* WHAT IS REQUIRED *
Once the images are set aside, return every entry exactly.

Page-level text extractions
§ §
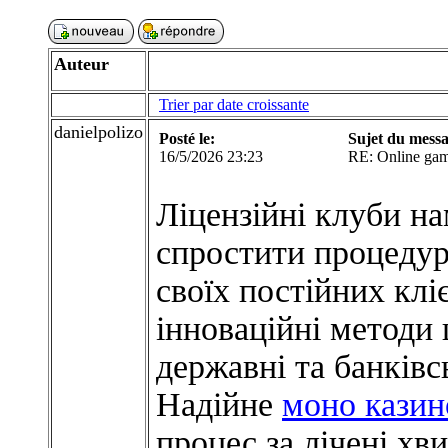
Auteur
Trier par date croissante
danielpolizo
Posté le:
Sujet du messa
16/5/2026 23:23
RE: Online ga
Ліцензійні клуби н
спростити процедур
своїх постійних кл
інноваційні методи 
державні та банківс
Надійне
моно казин
процес за лічені хв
§ §
* ANSWER BOX *
Auteur
Trier par date croissante
danielpolizo
Posté le:
Sujet du messa
16/5/2026 23:23
RE: Online ga
Ліцензійні клуби н
спростити процедур
своїх постійних кл
інноваційні методи 
державні та банківс
Надійне
моно казин
процес за лічені хв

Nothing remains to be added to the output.